Merrikh, Kirk, No License, Houston

On March 4, 2016, the Board and Kirk Merrikh entered into an Agreed Cease and Desist Order, requiring Mr. Merrikh to cease and desist from practicing medicine in the state of Texas, including the diagnosing of and prescribing to patients, unless and until he is appropriately licensed. The Board found Mr. Merrikh admitted to consulting with a patient who then received prescriptions without being evaluated by a nurse practitioner or medical director where he was employed.
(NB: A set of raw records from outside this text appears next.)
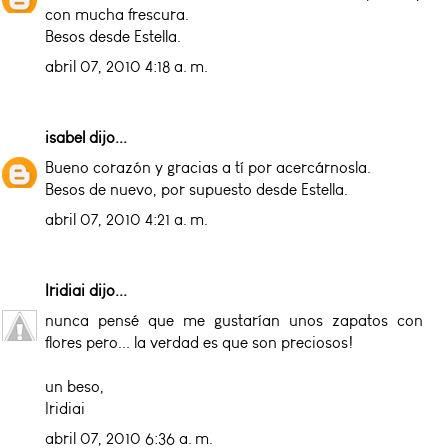
con mucha frescura.
Besos desde Estella.
abril 07, 2010 4:18 a. m.
isabel
dijo...
Bueno corazón y gracias a tí por acercárnosla.
Besos de nuevo, por supuesto desde Estella.
abril 07, 2010 4:21 a. m.
Iridiai
dijo...
nunca pensé que me gustarían unos zapatos con
flores pero... la verdad es que son preciosos!
un beso,
Iridiai
abril 07, 2010 6:36 a. m.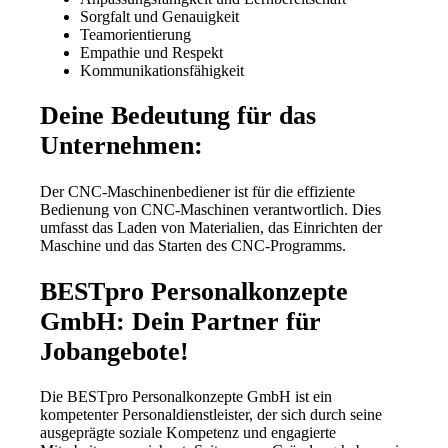
Sorgfalt und Genauigkeit
Teamorientierung
Empathie und Respekt
Kommunikationsfähigkeit
Deine Bedeutung für das
Unternehmen:
Der CNC-Maschinenbediener ist für die effiziente
Bedienung von CNC-Maschinen verantwortlich. Dies
umfasst das Laden von Materialien, das Einrichten der
Maschine und das Starten des CNC-Programms.
BESTpro Personalkonzepte
GmbH: Dein Partner für
Jobangebote!
Die BESTpro Personalkonzepte GmbH ist ein
kompetenter Personaldienstleister, der sich durch seine
ausgeprägte soziale Kompetenz und engagierte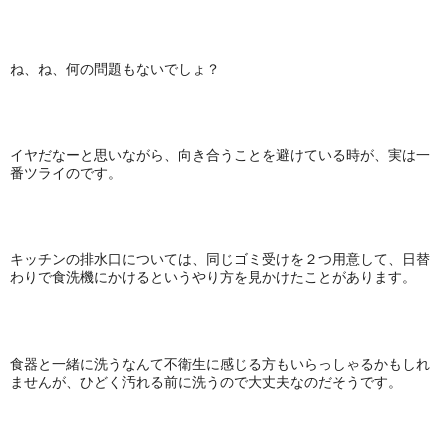
ね、ね、何の問題もないでしょ？
イヤだなーと思いながら、向き合うことを避けている時が、実は一
番ツライのです。
キッチンの排水口については、同じゴミ受けを２つ用意して、日替
わりで食洗機にかけるというやり方を見かけたことがあります。
食器と一緒に洗うなんて不衛生に感じる方もいらっしゃるかもしれ
ませんが、ひどく汚れる前に洗うので大丈夫なのだそうです。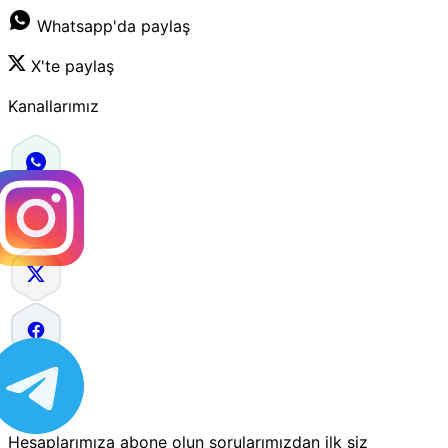
Whatsapp'da paylaş
X'te paylaş
Kanallarımız
Hesaplarımıza abone olun sorularımızdan ilk siz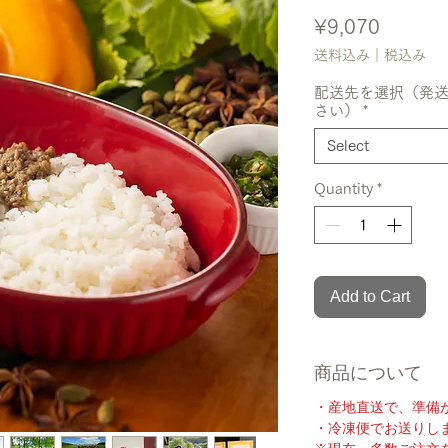
Price
¥9,070
送料込み｜税込み
配送先を選択（発
さい）
*
Select
Quantity
*
Add to Cart
商品について
・産地直送で、準備
・冷凍便でお送りし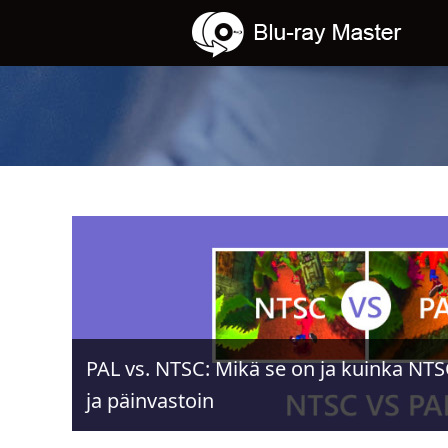
PAL vs. NTSC: Mikä se on ja kuinka NTS
ja päinvastoin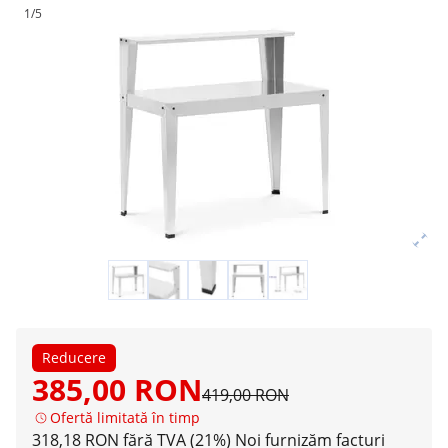
1/5
Reducere
385,00 RON
419,00 RON
Ofertă limitată în timp
318,18 RON fără TVA (21%)
Noi furnizăm facturi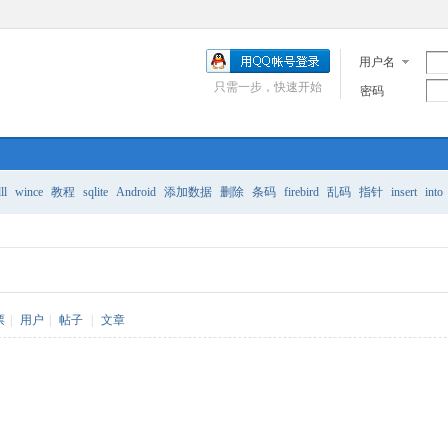
用户名
只需一步，快速开始
密码
ll
wince
教程
sqlite
Android
添加数据
删除
条码
firebird
乱码
指针
insert
into
票
|
用户
|
帖子
|
文章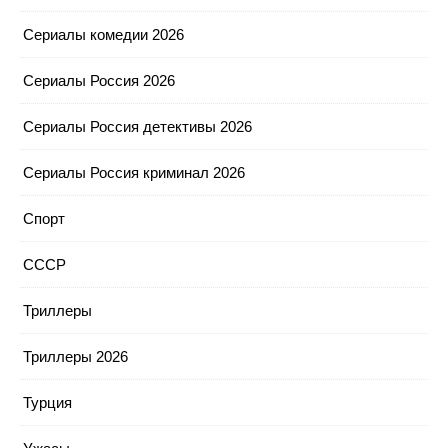
Сериалы комедии 2026
Сериалы Россия 2026
Сериалы Россия детективы 2026
Сериалы Россия криминал 2026
Спорт
СССР
Триллеры
Триллеры 2026
Турция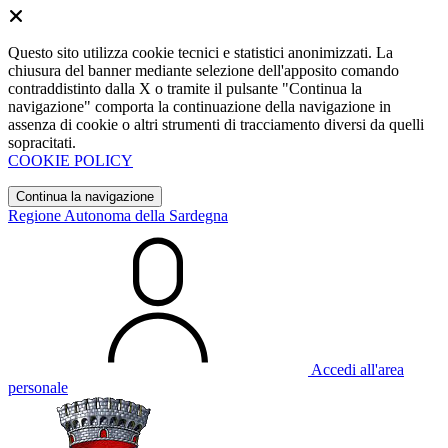
Questo sito utilizza cookie tecnici e statistici anonimizzati. La
chiusura del banner mediante selezione dell'apposito comando
contraddistinto dalla X o tramite il pulsante "Continua la
navigazione" comporta la continuazione della navigazione in
assenza di cookie o altri strumenti di tracciamento diversi da quelli
sopracitati.
COOKIE POLICY
Continua la navigazione
Regione Autonoma della Sardegna
Accedi all'area
personale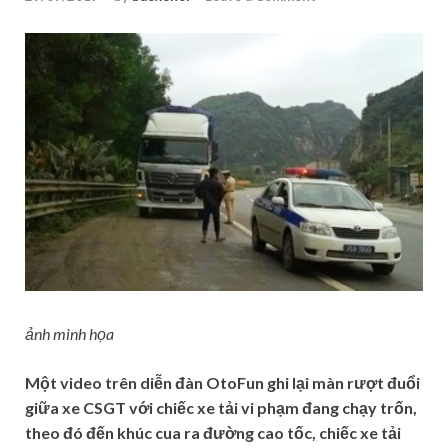
ảnh minh họa
Một video trên diễn đàn OtoFun ghi lại màn rượt đuổi
giữa xe CSGT với chiếc xe tải vi phạm đang chạy trốn,
theo đó đến khúc cua ra đường cao tốc, chiếc xe tải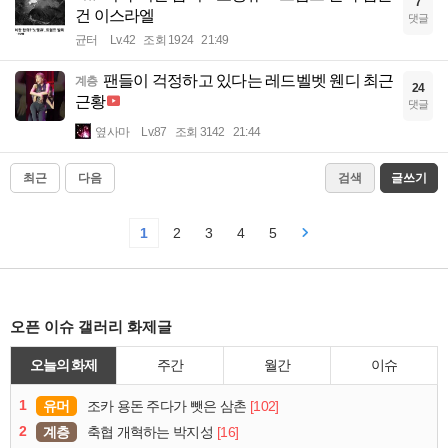
7
건 이스라엘
댓글
균터
Lv.42
조회 1924
21:49
팬들이 걱정하고 있다는 레드벨벳 웬디 최근
계층
24
근황
댓글
옆사마
Lv.87
조회 3142
21:44
최근
다음
검색
글쓰기
1
2
3
4
5
오픈 이슈 갤러리 화제글
오늘의 화제
주간
월간
이슈
1
유머
[102]
조카 용돈 주다가 뺏은 삼촌
2
계층
[16]
축협 개혁하는 박지성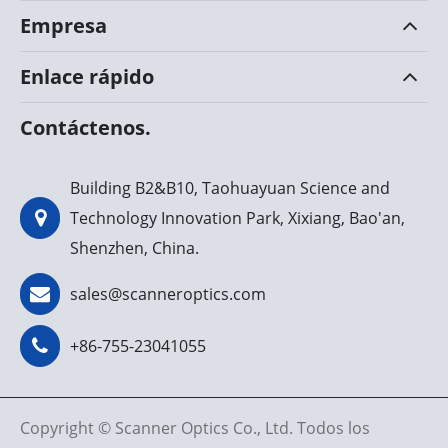
Empresa
Enlace rápido
Contáctenos.
Building B2&B10, Taohuayuan Science and
Technology Innovation Park, Xixiang, Bao'an,
Shenzhen, China.
sales@scanneroptics.com
+86-755-23041055
Copyright ©
Scanner Optics Co., Ltd.
Todos los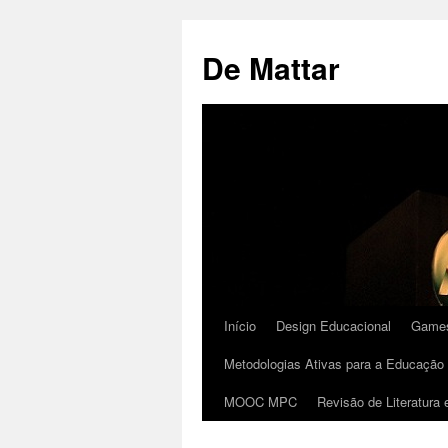
De Mattar
Início
Design Educacional
Games
Metodologias Ativas para a Educação 
MOOC MPC
Revisão de Literatura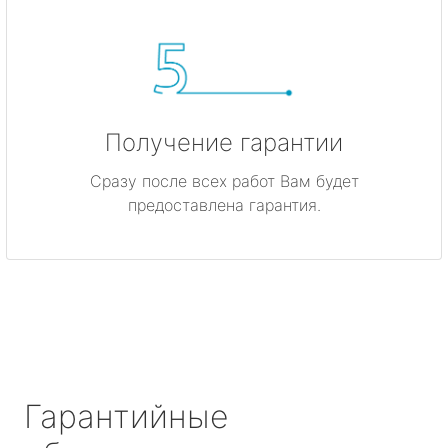
Получение гарантии
Сразу после всех работ Вам будет
предоставлена гарантия.
Гарантийные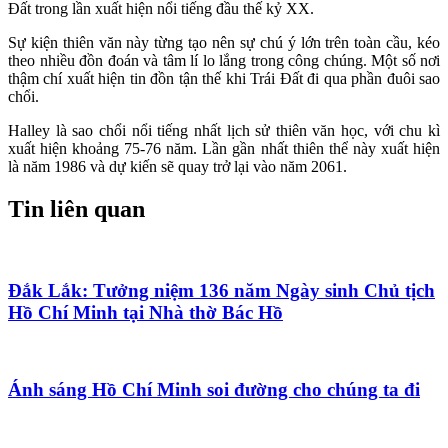
Đất trong lần xuất hiện nổi tiếng đầu thế kỷ XX.
Sự kiện thiên văn này từng tạo nên sự chú ý lớn trên toàn cầu, kéo
theo nhiều đồn đoán và tâm lí lo lắng trong công chúng. Một số nơi
thậm chí xuất hiện tin đồn tận thế khi Trái Đất đi qua phần đuôi sao
chổi.
Halley là sao chổi nổi tiếng nhất lịch sử thiên văn học, với chu kì
xuất hiện khoảng 75-76 năm. Lần gần nhất thiên thể này xuất hiện
là năm 1986 và dự kiến sẽ quay trở lại vào năm 2061.
Tin liên quan
Đắk Lắk: Tưởng niệm 136 năm Ngày sinh Chủ tịch
Hồ Chí Minh tại Nhà thờ Bác Hồ
Ánh sáng Hồ Chí Minh soi đường cho chúng ta đi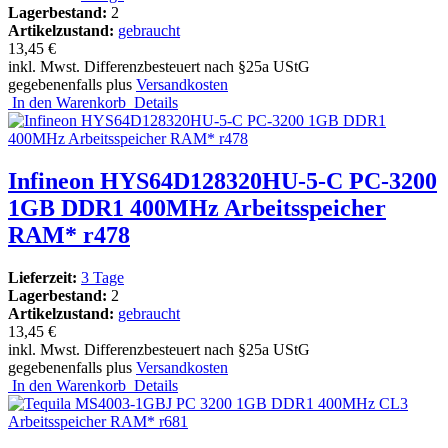
Lagerbestand:
2
Artikelzustand:
gebraucht
13,45 €
inkl. Mwst. Differenzbesteuert nach §25a UStG
gegebenenfalls plus
Versandkosten
In den Warenkorb
Details
Infineon HYS64D128320HU-5-C PC-3200
1GB DDR1 400MHz Arbeitsspeicher
RAM* r478
Lieferzeit:
3 Tage
Lagerbestand:
2
Artikelzustand:
gebraucht
13,45 €
inkl. Mwst. Differenzbesteuert nach §25a UStG
gegebenenfalls plus
Versandkosten
In den Warenkorb
Details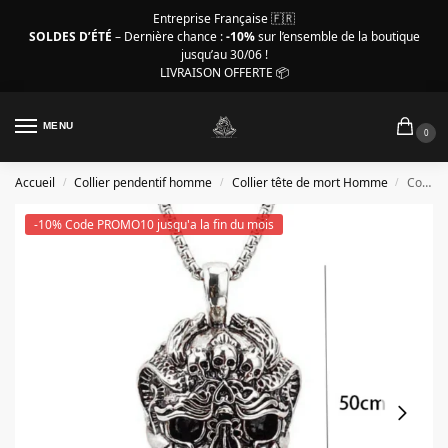
Entreprise Française 🇫🇷
SOLDES D’ÉTÉ
– Dernière chance :
-10%
sur l’ensemble de la boutique
jusqu’au 30/06 !
LIVRAISON OFFERTE 📦
MENU
0
Accueil
Collier pendentif homme
Collier tête de mort Homme
Collier tête de mort homme, terrifiant crâne stylisé
/
/
/
-10% Code PROMO10 jusqu'a la fin du mois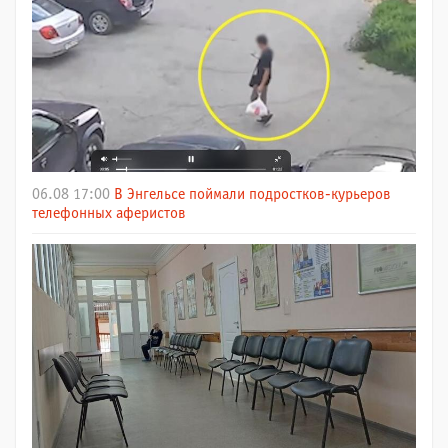
06.08 17:00
В Энгельсе поймали подростков-курьеров
телефонных аферистов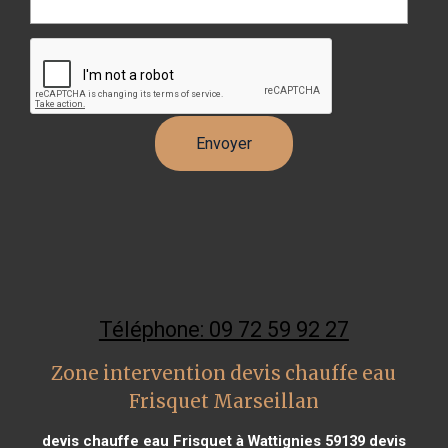
Téléphone: 09 72 59 92 27
Zone intervention devis chauffe eau
Frisquet Marseillan
devis chauffe eau Frisquet à Wattignies 59139
devis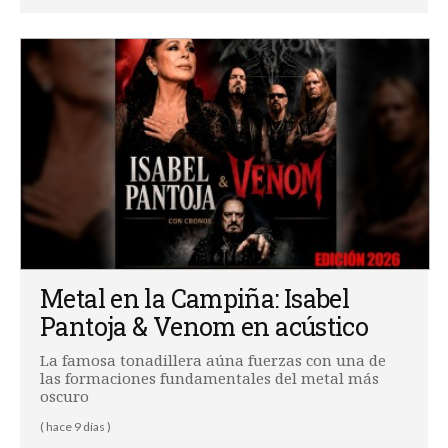
Metal en la Campiña: Isabel
Pantoja & Venom en acústico
La famosa tonadillera aúna fuerzas con una de
las formaciones fundamentales del metal más
oscuro
( hace 9 días )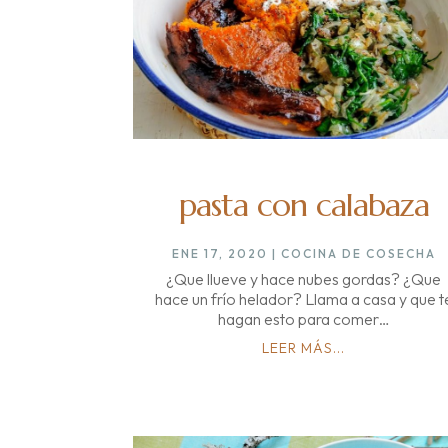
pasta con calabaza
ENE 17, 2020
|
COCINA DE COSECHA
¿Que llueve y hace nubes gordas? ¿Que
hace un frío helador? Llama a casa y que t
hagan esto para comer…
LEER MÁS...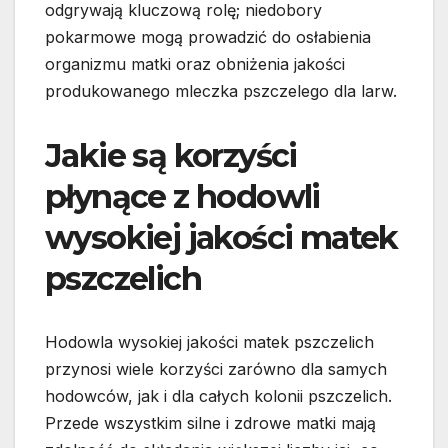
odgrywają kluczową rolę; niedobory
pokarmowe mogą prowadzić do osłabienia
organizmu matki oraz obniżenia jakości
produkowanego mleczka pszczelego dla larw.
Jakie są korzyści
płynące z hodowli
wysokiej jakości matek
pszczelich
Hodowla wysokiej jakości matek pszczelich
przynosi wiele korzyści zarówno dla samych
hodowców, jak i dla całych kolonii pszczelich.
Przede wszystkim silne i zdrowe matki mają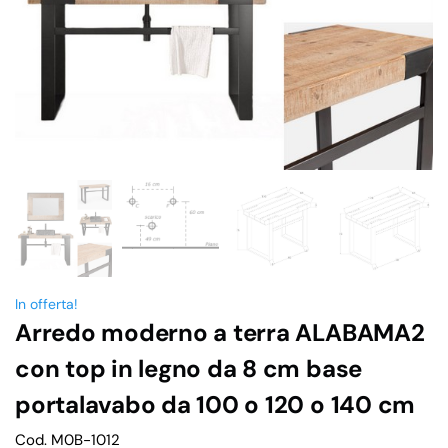
In offerta!
Arredo moderno a terra ALABAMA2
con top in legno da 8 cm base
portalavabo da 100 o 120 o 140 cm
Cod. M0B-1012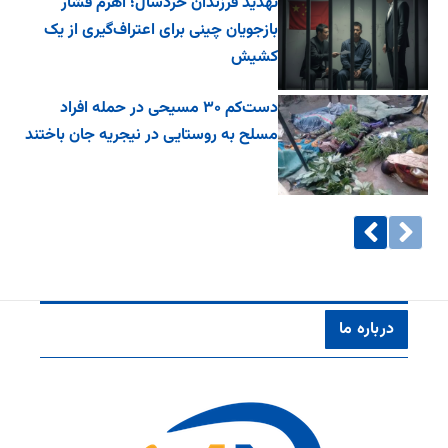
تهدید فرزندان خردسال؛ اهرم فشار
بازجویان چینی برای اعتراف‌گیری از یک
کشیش
دست‌کم ۳۰ مسیحی در حمله افراد
مسلح به روستایی در نیجریه جان باختند
درباره ما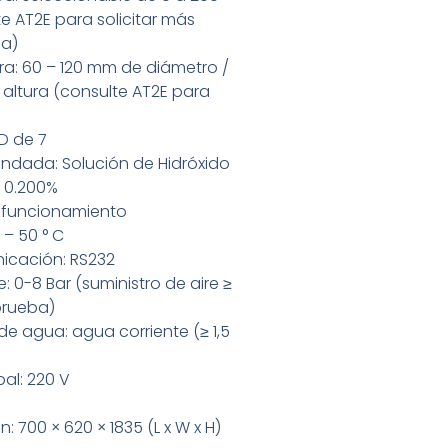
e AT2E para solicitar más
ba)
a: 60 – 120 mm de diámetro /
altura (consulte AT2E para
CD de 7
ndada: Solución de Hidróxido
 0.200%
 funcionamiento
– 50 ° C
icación: RS232
e: 0-8 Bar (suministro de aire ≥
prueba)
e agua: agua corriente (≥ 1,5
pal: 220 V
: 700 × 620 × 1835 (L x W x H)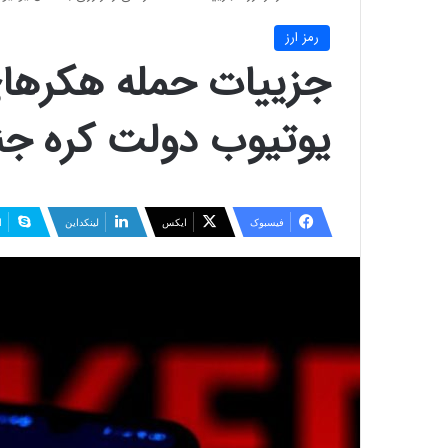
رمز ارز
جزییات حمله هکرهای 
یوتیوب دولت کره جن
فیسبوک
ایکس
لینکداین
ا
Strausberg, Stuart E., D.O., No License, Van Nuys, CA

On March 4, 2016, the Board and Stuart E. Strausberg, D.O., entered into an Agreed Cease and Desist Order prohibiting Dr. Strausberg from practicing medicine in the state of Texas without a license issued by the Texas Medical Board. The Board found that Dr. Strausberg was unaware that films he was reading were those of Texas patients. Dr. Strausberg reviewed the films at the request and under contract with an independent transcription service, which provided Dr. Strausberg with the actual films and that did not contain information that identified patients or location. Dr. Strausberg is a California licensed physician, but does not hold a Texas medical license. Dr. Strausberg maintains that he never intended to read films of Texas patients and was unaware he was doing so.